Boyle’s story also said that the city has heard from reporters from National Public Radio, Fox News, CBS and ABC. E-mails were reportedly coming into the city’s accounts at a rate of one each minute from around the world. Web sites like Read-Write Web, Slashdot, CNET, InternetNews.com, The Inquisitr, Ars Technica, Boing Boing, PC Authority, PerezHilton.com and Computer World picked up the story, and the British newspaper The Guardian named Bozeman its privacy villain of the week.
Facebook’s response was posted to an article by Cade Metz in The Register. From Metz’s article:
Facebook is not pleased with the Bozeman situation and plans to contact the City. “This is a violation of Facebook’s Statement of Rights and Responsibilities, which received feedback from users and was ultimately approved in a site-wide vote,” the company tells us. “Our policies prohibit those who use the service from soliciting login information or accessing an account that belongs to someone else. In addition to violating Facebook’s policies, we think this practice violates personal privacy, and we plan to reach out to the City of Bozeman to discuss it with them.”
Timmer concludes his write-up with a good point:
It’s probably safer to ascribe this sort of behavior to cluelessness rather than malice. But the cluelessness is apparently a two-way street, as Sullivan indicated that nobody has objected to the city’s request for login credentials.
Lisa Hoover at Computer World:
It’s not about having anything to hide — because I don’t. It’s about a fundamental right to privacy and the expectation that what I do behind the walls of a passworded site is between me and a Web server. I fully grasp that any time you do something online, you run the risk it will become public information even you think it won’t happen. I’ll be darned, though, if I would willingly turn over the keys to my Internet existence to a random person when there isn’t even the guarantee of a job in return.
A writer at DaniWeb points out that judges have, in some cases, ruled that violating a Web site’s terms of service is an illegal act.
In addition to the privacy aspects—which would enable city employees to post items under the applicant’s name, and make or delete friends—some social networking sites consider passing on passwords to be a violation of their terms of service, which some judges have ruled is a criminal act.

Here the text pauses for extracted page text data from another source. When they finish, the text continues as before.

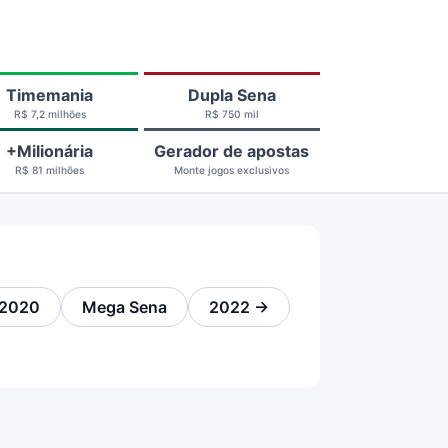
Timemania
Dupla Sena
R$ 7,2 milhões
R$ 750 mil
+Milionária
Gerador de apostas
R$ 81 milhões
Monte jogos exclusivos
2020
Mega Sena
2022 →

Steven Hodson at The Inquisitr writes:
I can totally understand the City’s desire to protect the integrity of its employees but this kind of invasion is no different than them asking for the keys to your home and coming in whenever they feel like it. Sure it’s plausible to defend this requirement for any public social media accounts – but then they wouldn’t need the passwords – however when it comes to any accounts that we have made private they have no business asking for this information, let alone making it a requirement for a job.